The assassination of President Kennedy was followed by weeks of somber self-reflection. Stand-ups struggled. Comic Mort Sahl went so far as to nearly give up show business to concentrate on political issues, before eventually returning to comedy in the 1970s.

After the Sept. 11, 2001, terrorist attacks, a stunned nation had no idea when it would be acceptable to laugh again, till David Letterman stepped up a week later with a somber monologue, insisting: Life must go on.

“Saturday Night Live” struggled longer with Sept. 11, unable to move forward until almost three weeks later, with an opening that featured firefighters with Mayor Rudolph W. Giuliani and a performance by Paul Simon.

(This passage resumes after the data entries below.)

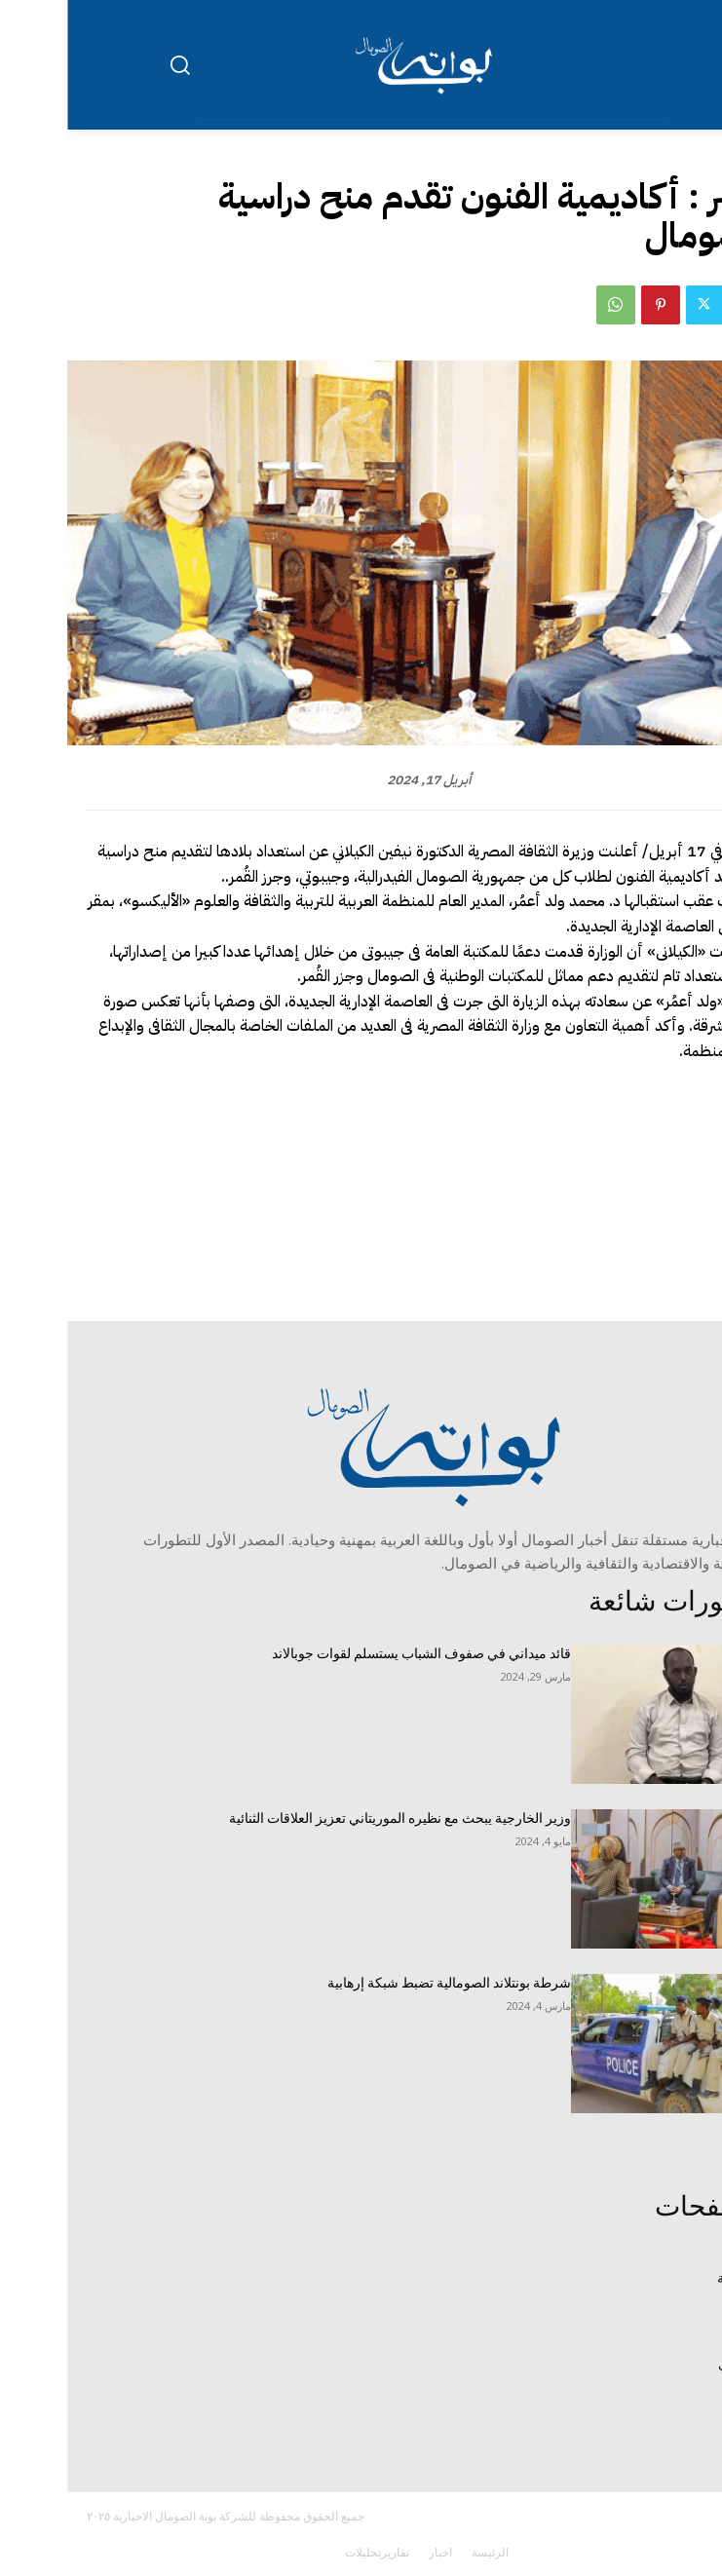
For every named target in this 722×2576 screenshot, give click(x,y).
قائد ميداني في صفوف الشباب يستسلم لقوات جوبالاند (354, 1653)
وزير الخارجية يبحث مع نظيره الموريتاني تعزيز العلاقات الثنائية (333, 1818)
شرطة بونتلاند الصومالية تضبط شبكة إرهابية (382, 1982)
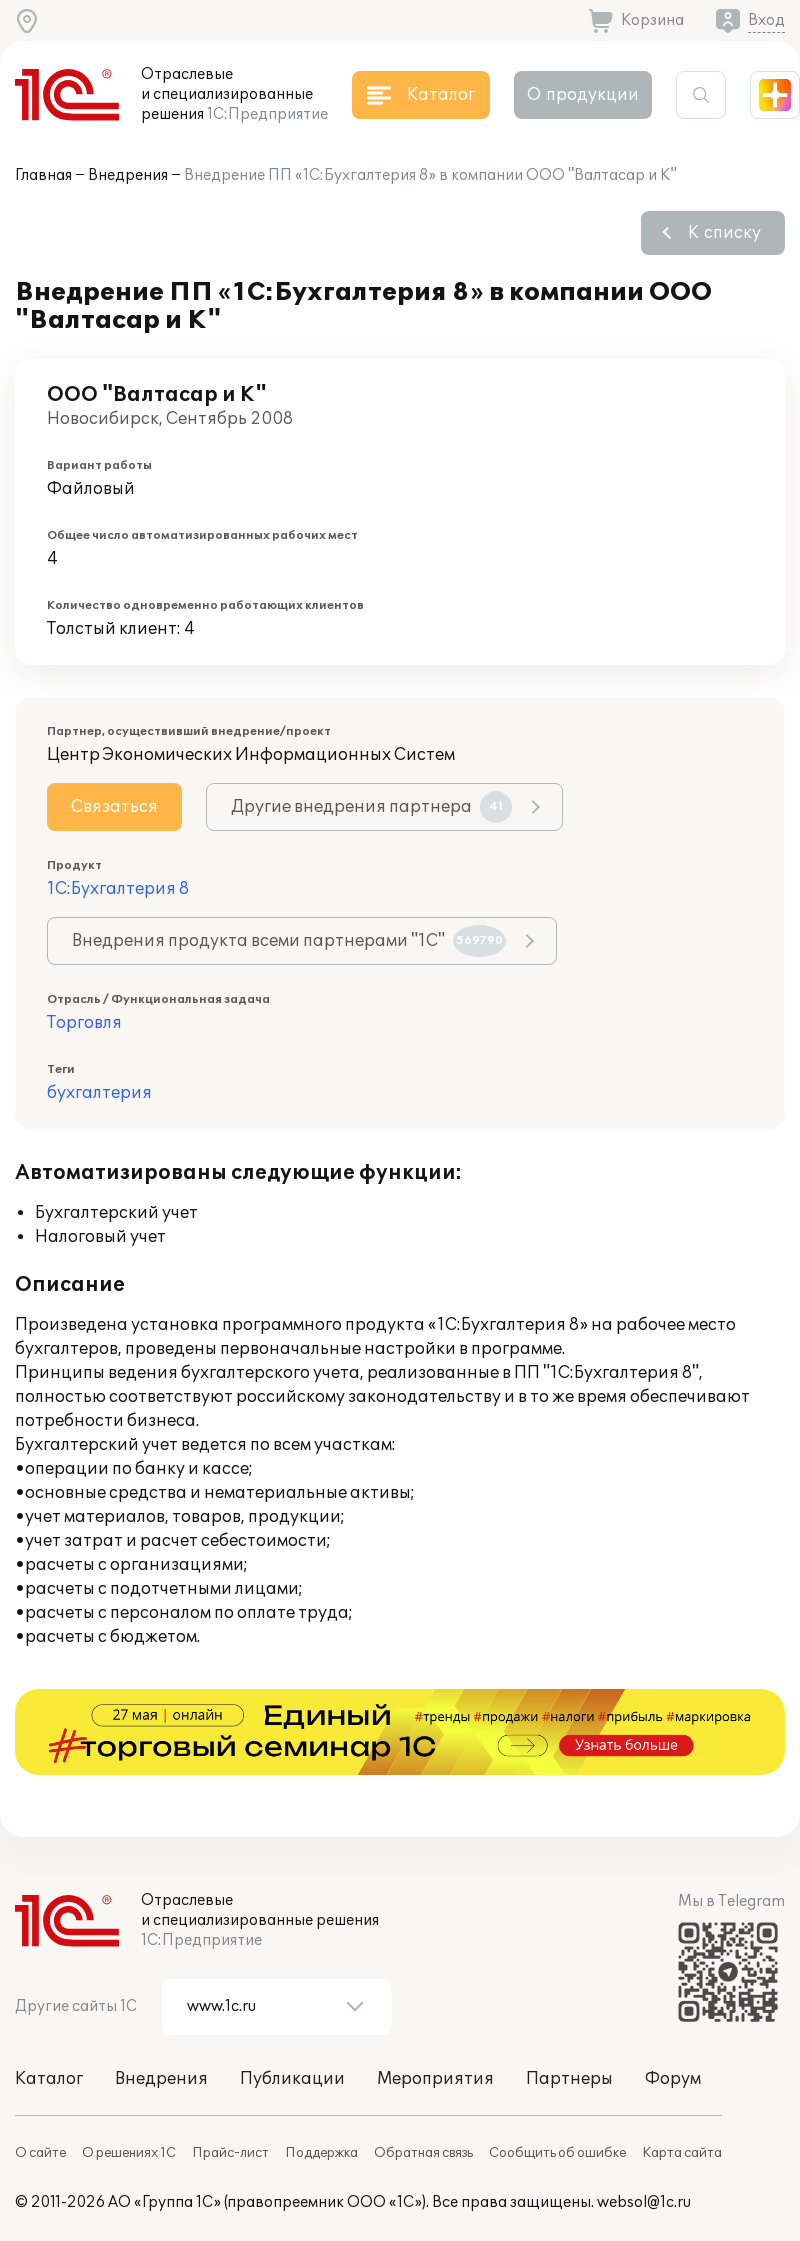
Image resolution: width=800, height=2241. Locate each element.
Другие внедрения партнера (371, 807)
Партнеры (569, 2079)
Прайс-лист (230, 2153)
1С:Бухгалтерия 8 (118, 889)
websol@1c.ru (644, 2202)
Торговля (84, 1023)
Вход (766, 20)
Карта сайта (682, 2153)
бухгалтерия (99, 1093)
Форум (673, 2079)
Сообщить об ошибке (557, 2153)
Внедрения (128, 175)
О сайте (40, 2153)
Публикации (292, 2079)
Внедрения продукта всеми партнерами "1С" (289, 941)
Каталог (49, 2079)
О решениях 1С (129, 2153)
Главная (43, 175)
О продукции (583, 95)
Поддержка (321, 2153)
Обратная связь (423, 2153)
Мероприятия (435, 2079)
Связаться (114, 807)
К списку (724, 233)
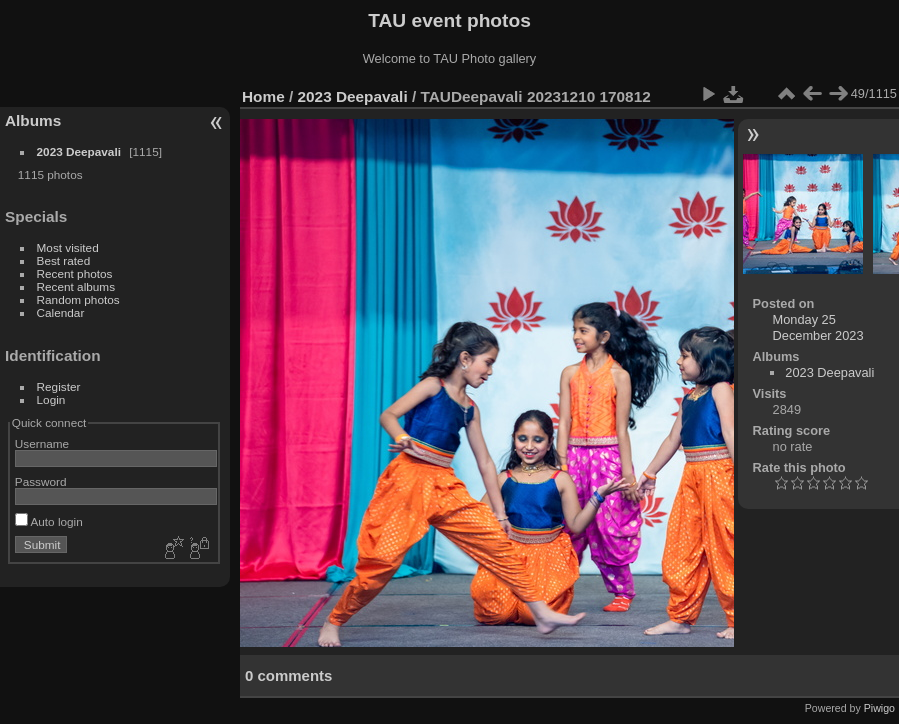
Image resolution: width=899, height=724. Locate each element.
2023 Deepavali (79, 151)
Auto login (49, 521)
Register (59, 386)
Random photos (78, 299)
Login (51, 399)
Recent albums (76, 286)
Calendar (61, 312)
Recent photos (75, 273)
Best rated (64, 260)
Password (41, 481)
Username (42, 443)
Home (263, 96)
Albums (33, 120)
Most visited (68, 247)
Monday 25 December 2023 (818, 327)
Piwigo (879, 708)
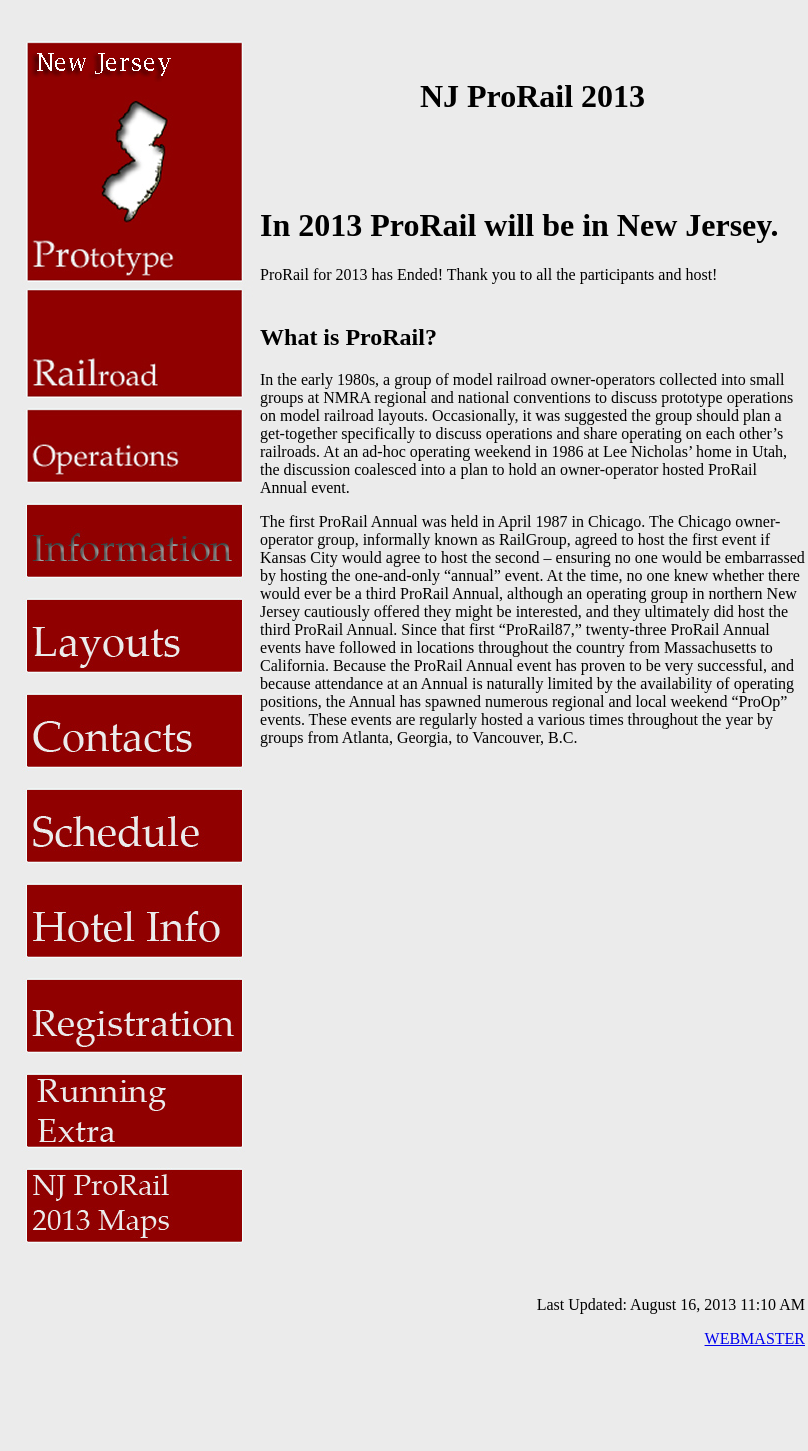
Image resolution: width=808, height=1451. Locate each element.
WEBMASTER (755, 1338)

When Simon finished, producer Lorne Michaels joined the mayor onstage.

“Can we be funny?” Michaels asked.

“Why start now?” Giuliani responded, drawing a big therapeutic laugh.

But the 2020 pandemic is different in many ways. Rolling out gradually, it doesn’t share the “where were you?” shock value of an assassination or political attack and seems, at the moment, never ending.

Writing for the Atlantic, Megan Garber notes that time is a “deeply uncertain variable. The new virus is patient. It hides in plain sight. Days, weeks, months, years of this.”

North notes that the current crisis differs from past traumas in other ways, saying that the world is on the same journey, that we have a common enemy. “Our understanding of what might be a punch line is shared across a broader audience,” she said.

Writer-comedian Jensen Karp, a tough critic of social media, says that history might go easy on the outpouring of humor amid this tragedy.

“I mean, even before the global pandemic I questioned every tweet or Instagram post,” said the wry host of “The No-Sports Report” podcast. “ ‘Why would I post something so stupid?’ is a constant question swirling in my head, especially now that we have no idea what the new normal is.

“But it would appear that people need an escape. I only seem hesitant because I’m such an obsessive downer and would rather just play out every terrible scenario we’re destined to encounter in the future. But don’t be like me. It’s no fun.”